Henry Dimbleby has put a huge amount of work into the second instalment of his National Food Strategy report. As you might expect of a former Bain management consultant, the 290-page report is well-researched, and with its unusual first-person voice, you might even say it’s the summation of a lifetime’s work, reflecting his varied experiences and passions as a chef, food columnist, restaurateur, businessman and sustainability guru.

It also offers real food for thought, drawing on sobering stats (like the five-fold increase in crisps consumption since 1970) to paint a picture of a food system that needs a “painful reality check”. And a combination of his sometimes drastic proposals, his high public profile, and a relatively slow news week, after the Euros, means there has been blanket media coverage this week, with widespread support understandably from the health lobby but also the IGD

But while there will be lots of soul-searching in many corners of the industry about the recommendations, the unspoken question is: will the government itself pay any attention to his report?
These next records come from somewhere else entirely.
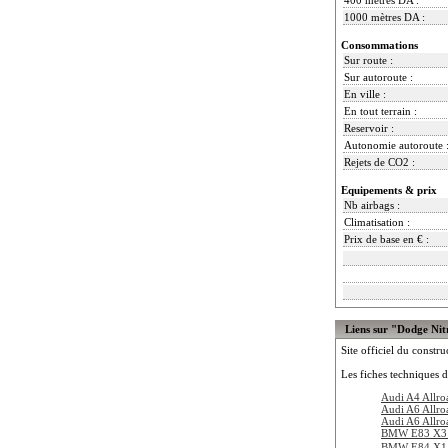
1000 mètres DA :
Consommations
Sur route :
Sur autoroute :
En ville :
En tout terrain :
Reservoir :
Autonomie autoroute 
Rejets de CO2 :
Equipements & prix
Nb airbags :
Climatisation :
Prix de base en € :
Liens sur "Dodge Nit
Site officiel du constru
Les fiches techniques d
Audi A4 Allro
Audi A6 Allro
Audi A6 Allro
BMW E83 X3 
BMW E84 X1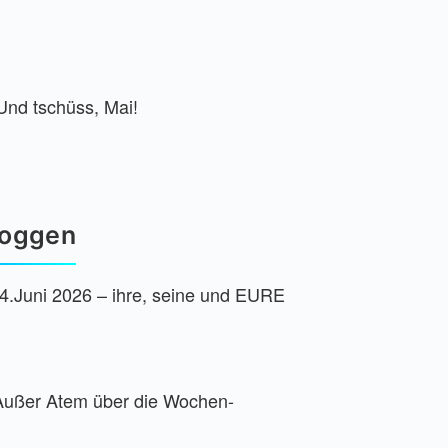
nd tschüss, Mai!
loggen
4.Juni 2026 – ihre, seine und EURE
– Außer Atem über die Wochen-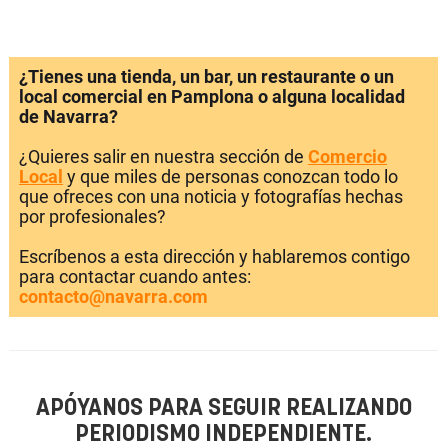
¿Tienes una tienda, un bar, un restaurante o un
local comercial en Pamplona o alguna localidad
de Navarra?
¿Quieres salir en nuestra sección de
Comercio
Local
y que miles de personas conozcan todo lo
que ofreces con una noticia y fotografías hechas
por profesionales?
Escríbenos a esta dirección y hablaremos contigo
para contactar cuando antes:
contacto@navarra.com
APÓYANOS PARA SEGUIR REALIZANDO
PERIODISMO INDEPENDIENTE.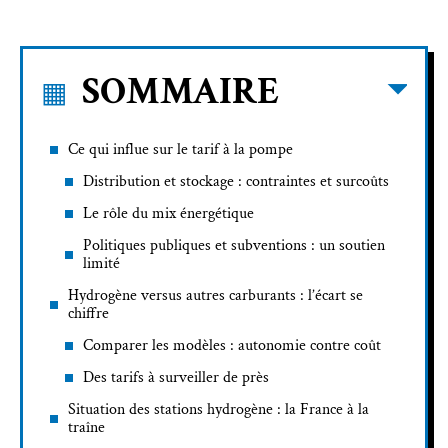
SOMMAIRE
Ce qui influe sur le tarif à la pompe
Distribution et stockage : contraintes et surcoûts
Le rôle du mix énergétique
Politiques publiques et subventions : un soutien
limité
Hydrogène versus autres carburants : l’écart se
chiffre
Comparer les modèles : autonomie contre coût
Des tarifs à surveiller de près
Situation des stations hydrogène : la France à la
traîne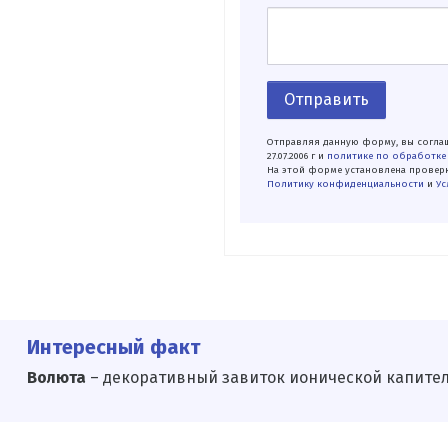
Отправить
Отправляя данную форму, вы соглаш
27.07.2006 г и
политике по обработке
На этой форме установлена проверк
Политику конфиденциальности
и
Ус
Интересный факт
Волюта
– декоративный завиток ионической капители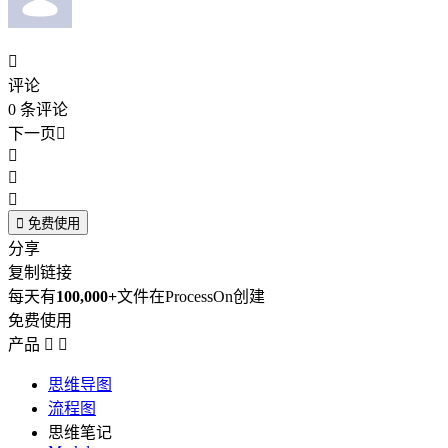

评论
0
条评论
下一页





免费使用
分享
复制链接
每天有
100,000+
文件在ProcessOn创建
免费使用
产品


思维导图
流程图
思维笔记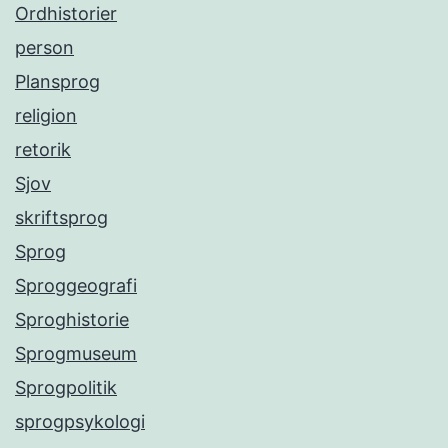
Ordhistorier
person
Plansprog
religion
retorik
Sjov
skriftsprog
Sprog
Sproggeografi
Sproghistorie
Sprogmuseum
Sprogpolitik
sprogpsykologi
In 2013, Dimbleby’s School Food Plan was backed by David Cameron’s government. But the dynamics have changed: the NFS report was commissioned in 2019 by Michael Gove, the then environment secretary, and a personal friend. In contrast, relations with George Eustice are understood to be frosty, amid rumours that he was blindsided by Dimbleby’s singularly independent approach to his non-exec role.

The fact his recommendation to tax meat didn’t make the final cut is revealing. But even suggesting meat consumption should be reduced by 30% is likely a step too far for Defra.

Attempts to persuade supermarkets to voluntarily commit to this target were also summarily dismissed, not only due to competition concerns but because, for all their good intentions, it would be financial suicide for supermarkets, even more so as Dimbleby’s vision would allow independent takeaways carte blanche to serve up a fat, salt and sugar-loaded meat menu, no questions asked.

And there’s another challenge: the economy. The list of extra payouts for some of Dimbleby’s ideas adds up to billions. And while he argues they would be more than offset by the savings to the NHS, it’s a difficult political argument to win, despite (but also because of) Covid. Nor does it help that taxes on the likes of sugar and salt, to fund some of his payouts, will inevitably lead to further inflation, due to the difficulties in reformulating, and will likely impact most on those who can least afford it. That concern has already seen Boris Johnson dismiss this key plank of the report, in off-the-cuff comments on a visit to Coventry to promote ‘levelling up’ on Thursday (the day the report was published), though he added: “doubtless there are some good ideas in it”.

The report’s calls for commitments to food standards in future trade deals (and giving Parliament the chance to scrutinise them) also fly in the face of the latest political thinking. Those two recommendations of the first instalment of his report last year were the only two not to be implemented and as he acknowledged “the government appears to be heading in a direction on trade that not only means it will break its own manifesto commitments but will undermine the huge efforts it is making domestically to mitigate climate change, restore nature and improve animal welfare”.

Dimbleby won’t go quietly. Continued deployment of a  campaigns and communication team until after COP26 shows he’s determined to keep the pressure up, in the full glare of the global political spotlight. But Dimbleby’s perspective is only one within the government, with equal status attached to the white paper. Will it be a case of cherry picking ideas, watering the NFS down, or simply kicking it into the long grass? How Dimbleby would hate to see his lovingly crafted report framed in that way. But his political capital is about to be severely tested.

“While Dimbleby’s recommendations, will cause lots of industry soul-searching the key question is: will the government itself pay any attention?”